La casa occupata in via De Amicis nuova base per i furti nei negozi

«Non chiamateci antagonisti, siamo gente che si organizza». Undici del mattino, via De Amicis 16, davanti alla casa okkupata in pieno centro ci sono sei ragazzi di numero. E gli altri? Dicono di aver dormito qui in cinquanta, dai 17 ai 60 anni. Ma «adesso sono andati tutti a lavorare». C’è un banchetto sul marciapiede, «per informare direttamente la gente, non come fate voi giornalisti». E sui volantini si legge: «Scioperiamo tutto e ovunque per mettere in ginocchio un’economia che spreme le nostre vite». Ma come, e i 43 di voi che sono andati a lavorare? Non è questo il punto, la coerenza. Passiamo ad altro. A quel verbo scioperare, usato in modo transitivo, riportato a caratteri cubitali sull’agenda della giornata: «Ore 16 scioperiamo il supermercato». Che vuol dire? «Che entriamo e prendiamo la carne senza pagare. È come l’impiegato che si fa una fotocopia in ufficio di straforo, ma attenta a quello che scrivi, sennò ci rivolgiamo all’avvocato». Già, la legge. Che farà il padrone di questa bella casa ora che gli avete forzato la serratura? «È una banca». Appunto, roba d’altri... «Noi non prendiamo la casa ai poveri. E poi, qui dentro, non ci viveva nessuno». L’okkupazione va fatta con una certa oculatezza, si cerca una casa disabitata da un po’ per evitare che il titolare legittimo sporga querela e che succeda come in via Savona 18 dove - per via delle denunce e delle lamentele del vicinato - le forze dell’ordine hanno allontanato gli intrusi dopo «soli quattro mesi» (per la cronaca: i transfughi si sono trovati un altro posticino, in via Giannone, da dove sventolano striscioni con offese al vicesindaco).

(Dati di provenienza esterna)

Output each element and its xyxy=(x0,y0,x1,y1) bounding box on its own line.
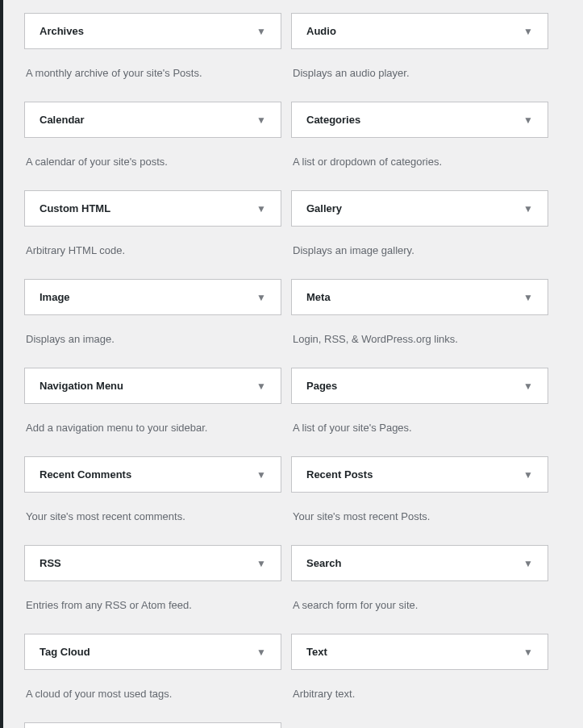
widget-item: Custom HTML ▼ Arbitrary HTML code. xyxy=(24,185,281,274)
widget-header-image[interactable]: Image ▼ xyxy=(24,279,281,315)
widget-item: Meta ▼ Login, RSS, & WordPress.org links… xyxy=(291,274,548,363)
widget-header-text[interactable]: Text ▼ xyxy=(291,634,548,670)
widget-item-empty xyxy=(291,718,548,728)
chevron-down-icon: ▼ xyxy=(523,647,533,658)
widget-header-archives[interactable]: Archives ▼ xyxy=(24,13,281,49)
chevron-down-icon: ▼ xyxy=(523,292,533,303)
widget-title: Navigation Menu xyxy=(40,380,123,392)
widget-description: Arbitrary HTML code. xyxy=(24,235,281,266)
widget-item: Audio ▼ Displays an audio player. xyxy=(291,8,548,97)
chevron-down-icon: ▼ xyxy=(256,203,266,214)
available-widgets-grid: Archives ▼ A monthly archive of your sit… xyxy=(24,8,548,728)
widget-description: Add a navigation menu to your sidebar. xyxy=(24,412,281,443)
widget-title: Gallery xyxy=(306,202,342,214)
chevron-down-icon: ▼ xyxy=(256,26,266,37)
chevron-down-icon: ▼ xyxy=(256,292,266,303)
widget-item: Video ▼ xyxy=(24,718,281,728)
widget-title: Recent Posts xyxy=(306,468,373,480)
chevron-down-icon: ▼ xyxy=(256,558,266,569)
widget-description: A cloud of your most used tags. xyxy=(24,678,281,709)
widget-description: A list of your site's Pages. xyxy=(291,412,548,443)
chevron-down-icon: ▼ xyxy=(523,203,533,214)
widget-header-recent-posts[interactable]: Recent Posts ▼ xyxy=(291,456,548,493)
widget-title: Meta xyxy=(306,291,331,303)
widget-item: Recent Posts ▼ Your site's most recent P… xyxy=(291,451,548,540)
widget-description: Displays an image gallery. xyxy=(291,235,548,266)
widget-header-tag-cloud[interactable]: Tag Cloud ▼ xyxy=(24,634,281,670)
widget-header-custom-html[interactable]: Custom HTML ▼ xyxy=(24,190,281,227)
chevron-down-icon: ▼ xyxy=(256,114,266,126)
chevron-down-icon: ▼ xyxy=(523,26,533,37)
chevron-down-icon: ▼ xyxy=(256,647,266,658)
widget-description: Arbitrary text. xyxy=(291,678,548,709)
chevron-down-icon: ▼ xyxy=(523,558,533,569)
widget-description: A calendar of your site's posts. xyxy=(24,146,281,177)
widget-header-recent-comments[interactable]: Recent Comments ▼ xyxy=(24,456,281,493)
widget-title: Image xyxy=(40,291,70,303)
widget-description: A search form for your site. xyxy=(291,589,548,621)
chevron-down-icon: ▼ xyxy=(523,381,533,392)
widget-title: Calendar xyxy=(40,114,85,126)
chevron-down-icon: ▼ xyxy=(523,114,533,126)
widget-description: Your site's most recent comments. xyxy=(24,501,281,532)
widget-description: Your site's most recent Posts. xyxy=(291,501,548,532)
widget-description: A monthly archive of your site's Posts. xyxy=(24,57,281,89)
widget-header-calendar[interactable]: Calendar ▼ xyxy=(24,102,281,138)
widget-header-video[interactable]: Video ▼ xyxy=(24,722,281,728)
widget-header-search[interactable]: Search ▼ xyxy=(291,545,548,581)
widget-description: Displays an image. xyxy=(24,323,281,355)
widget-description: Entries from any RSS or Atom feed. xyxy=(24,589,281,621)
widget-item: Pages ▼ A list of your site's Pages. xyxy=(291,363,548,451)
widget-title: Search xyxy=(306,557,341,569)
widget-item: Recent Comments ▼ Your site's most recen… xyxy=(24,451,281,540)
widget-header-categories[interactable]: Categories ▼ xyxy=(291,102,548,138)
widget-header-pages[interactable]: Pages ▼ xyxy=(291,368,548,404)
widget-header-navigation-menu[interactable]: Navigation Menu ▼ xyxy=(24,368,281,404)
widget-title: Tag Cloud xyxy=(40,646,90,658)
widget-title: Audio xyxy=(306,25,336,37)
widget-title: Text xyxy=(306,646,327,658)
chevron-down-icon: ▼ xyxy=(256,381,266,392)
widget-item: Image ▼ Displays an image. xyxy=(24,274,281,363)
widget-item: Text ▼ Arbitrary text. xyxy=(291,629,548,718)
chevron-down-icon: ▼ xyxy=(256,469,266,480)
widget-description: A list or dropdown of categories. xyxy=(291,146,548,177)
widget-item: Search ▼ A search form for your site. xyxy=(291,540,548,629)
admin-sidebar-edge xyxy=(0,0,3,728)
widget-header-rss[interactable]: RSS ▼ xyxy=(24,545,281,581)
widget-item: Navigation Menu ▼ Add a navigation menu … xyxy=(24,363,281,451)
widget-description: Displays an audio player. xyxy=(291,57,548,89)
widget-title: Pages xyxy=(306,380,337,392)
widget-title: Archives xyxy=(40,25,84,37)
widget-item: Archives ▼ A monthly archive of your sit… xyxy=(24,8,281,97)
widget-title: Custom HTML xyxy=(40,202,110,214)
widget-header-gallery[interactable]: Gallery ▼ xyxy=(291,190,548,227)
chevron-down-icon: ▼ xyxy=(523,469,533,480)
widget-item: Categories ▼ A list or dropdown of categ… xyxy=(291,97,548,185)
widget-item: Calendar ▼ A calendar of your site's pos… xyxy=(24,97,281,185)
widget-title: Recent Comments xyxy=(40,468,131,480)
widget-header-meta[interactable]: Meta ▼ xyxy=(291,279,548,315)
widget-title: Categories xyxy=(306,114,360,126)
widget-header-audio[interactable]: Audio ▼ xyxy=(291,13,548,49)
widget-item: Tag Cloud ▼ A cloud of your most used ta… xyxy=(24,629,281,718)
widget-item: RSS ▼ Entries from any RSS or Atom feed. xyxy=(24,540,281,629)
widget-description: Login, RSS, & WordPress.org links. xyxy=(291,323,548,355)
widget-title: RSS xyxy=(40,557,61,569)
widget-item: Gallery ▼ Displays an image gallery. xyxy=(291,185,548,274)
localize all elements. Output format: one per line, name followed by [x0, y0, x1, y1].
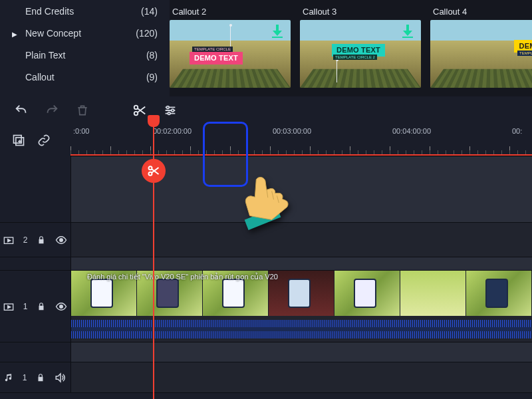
- preset-thumbnail[interactable]: TEMPLATE CIRCLE DEMO TEXT: [170, 20, 291, 88]
- adjust-settings-button[interactable]: [162, 102, 178, 118]
- chevron-right-icon: ▶: [12, 31, 21, 38]
- split-marker[interactable]: [142, 159, 166, 183]
- link-button[interactable]: [37, 134, 51, 147]
- timeline-header: :0:00 00:02:00:00 00:03:00:00 00:04:00:0…: [0, 124, 532, 156]
- svg-point-14: [149, 172, 152, 176]
- sidebar-item-label: Plain Text: [25, 50, 65, 61]
- sidebar-item-plain-text[interactable]: Plain Text (8): [12, 44, 158, 66]
- preset-title: Callout 2: [170, 3, 291, 20]
- template-preview-strip: Callout 2 TEMPLATE CIRCLE DEMO TEXT Call…: [170, 0, 532, 96]
- add-track-button[interactable]: [12, 134, 25, 147]
- ruler-label: 00:: [512, 127, 522, 135]
- svg-point-3: [134, 112, 138, 116]
- track-head-v1: 1: [0, 271, 70, 342]
- visibility-icon[interactable]: [55, 235, 67, 245]
- preset-thumbnail[interactable]: DEMO TE TEMPLATE CIRCLE: [430, 20, 532, 88]
- timeline-header-controls: [0, 124, 70, 156]
- clip-title: Đánh giá chi tiết "Vivo V20 SE" phiên bả…: [87, 273, 278, 281]
- lock-icon[interactable]: [36, 373, 45, 382]
- preset-title: Callout 3: [300, 3, 421, 20]
- video-track-icon: [3, 235, 14, 245]
- lock-icon[interactable]: [37, 235, 46, 245]
- audio-waveform: [71, 320, 532, 338]
- timeline-ruler[interactable]: :0:00 00:02:00:00 00:03:00:00 00:04:00:0…: [70, 124, 532, 156]
- svg-rect-1: [402, 37, 413, 38]
- svg-point-6: [168, 112, 170, 115]
- track-label: 1: [23, 373, 27, 382]
- download-icon[interactable]: [271, 24, 284, 39]
- download-icon[interactable]: [401, 24, 414, 39]
- svg-point-5: [172, 109, 174, 112]
- undo-button[interactable]: [13, 102, 29, 118]
- preset-callout-2[interactable]: Callout 2 TEMPLATE CIRCLE DEMO TEXT: [170, 3, 291, 91]
- preset-callout-4[interactable]: Callout 4 DEMO TE TEMPLATE CIRCLE: [430, 3, 532, 91]
- library-panel: End Credits (14) ▶New Concept (120) Plai…: [0, 0, 532, 96]
- svg-rect-0: [272, 37, 283, 38]
- cut-split-button[interactable]: [132, 102, 148, 118]
- sidebar-item-end-credits[interactable]: End Credits (14): [12, 0, 158, 22]
- preset-title: Callout 4: [430, 3, 532, 20]
- track-label: 2: [23, 235, 28, 245]
- sidebar-item-label: New Concept: [25, 28, 81, 39]
- svg-point-4: [167, 106, 170, 109]
- track-head-v2: 2: [0, 223, 70, 257]
- sidebar-item-callout[interactable]: Callout (9): [12, 66, 158, 88]
- svg-point-2: [134, 106, 138, 110]
- track-gap: [0, 342, 532, 362]
- sidebar-item-count: (8): [146, 50, 158, 61]
- redo-button[interactable]: [44, 102, 60, 118]
- preset-subtext: TEMPLATE CIRCLE: [192, 47, 233, 52]
- ruler-label: 00:03:00:00: [273, 127, 311, 135]
- music-track-icon: [4, 372, 13, 383]
- track-video-1: 1 Đánh giá chi tiết "Vivo V20 SE" phiên …: [0, 271, 532, 342]
- preset-subtext: TEMPLATE CIRCLE: [517, 51, 532, 56]
- sidebar-item-new-concept[interactable]: ▶New Concept (120): [12, 22, 158, 44]
- timeline-toolbar: [0, 96, 532, 124]
- sidebar-item-count: (9): [146, 72, 158, 82]
- template-category-sidebar: End Credits (14) ▶New Concept (120) Plai…: [0, 0, 170, 96]
- mute-icon[interactable]: [55, 372, 66, 383]
- empty-lane[interactable]: [70, 156, 532, 222]
- sidebar-item-count: (120): [136, 28, 158, 39]
- video-lane-1[interactable]: Đánh giá chi tiết "Vivo V20 SE" phiên bả…: [70, 271, 532, 342]
- svg-point-13: [149, 166, 152, 170]
- sidebar-item-label: End Credits: [25, 6, 74, 17]
- ruler-label: 00:02:00:00: [153, 127, 192, 135]
- sidebar-item-count: (14): [141, 6, 158, 17]
- sidebar-item-label: Callout: [25, 72, 55, 82]
- playhead[interactable]: [153, 124, 154, 399]
- video-clip[interactable]: Đánh giá chi tiết "Vivo V20 SE" phiên bả…: [71, 271, 532, 316]
- video-track-icon: [3, 302, 14, 311]
- track-label: 1: [23, 302, 28, 311]
- lock-icon[interactable]: [37, 302, 46, 311]
- pointing-hand-icon: [237, 174, 289, 233]
- track-audio-1: 1: [0, 362, 532, 393]
- audio-lane-1[interactable]: [70, 362, 532, 392]
- preset-thumbnail[interactable]: DEMO TEXT TEMPLATE CIRCLE 2: [300, 20, 421, 88]
- svg-point-12: [60, 305, 63, 308]
- visibility-icon[interactable]: [55, 302, 67, 311]
- track-head-a1: 1: [0, 362, 70, 392]
- ruler-label: :0:00: [73, 127, 89, 135]
- preset-subtext: TEMPLATE CIRCLE 2: [333, 55, 377, 60]
- ruler-label: 00:04:00:00: [392, 127, 431, 135]
- track-gap: [0, 257, 532, 271]
- playhead-handle[interactable]: [148, 115, 160, 127]
- svg-point-10: [60, 238, 63, 241]
- video-lane-2[interactable]: [70, 223, 532, 257]
- preset-callout-3[interactable]: Callout 3 DEMO TEXT TEMPLATE CIRCLE 2: [300, 3, 421, 91]
- delete-button[interactable]: [74, 102, 90, 118]
- preset-badge: DEMO TEXT: [190, 52, 243, 65]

Quanto resterete? «Il più possibile, certo se arriva l’esercito siamo costretti a mollare. Questa città è famosa per gli sgomberi». (Al momento sono 14 gli stabili okkupati e non si riescono a liberare neppure quando si presenta l’ufficiale giudiziario). Torniamo a via De Amicis 16 ribattezzata la Casa dello sciopero». «L’abbiamo resa più bella, abbiamo portato sacchi a pelo, forni. Noi, i posti li facciamo vivere». Sul volantino c’è scritto che «questa casa è illegale nella misura in cui vuole essere efficace, determinata». Sarà per via «della misura in cui», sarà per via della vicinanza con il civico 10, lo stabile, oggi sede degli uffici comunali, che quindici anni or sono era stato okkupato dagli anarchici, ma l’aria che si respira pare la stessa: vecchiotta. «Scioperiamo stazioni, strade, depositi per bloccare i flussi di merci. Scioperiamo il denaro per prenderci ciò che ci spetta. Sono le prime giornate di uno sciopero che finirà soltanto quando saremo liberi». Pure l’astio evidente da queste parole è tuttaltro che «giovane»: «Questa vita di m...

ce la fanno pagare cara, cosa aspettiamo a fargliela pagare?». Il poster - quello che viene donato ai passanti per spiegare il loro manifesto - ritrae un uomo di spalle con un pietrone in mano. C’è scritto: «La prima pietra è stata scagliata, tu cosa aspetti?».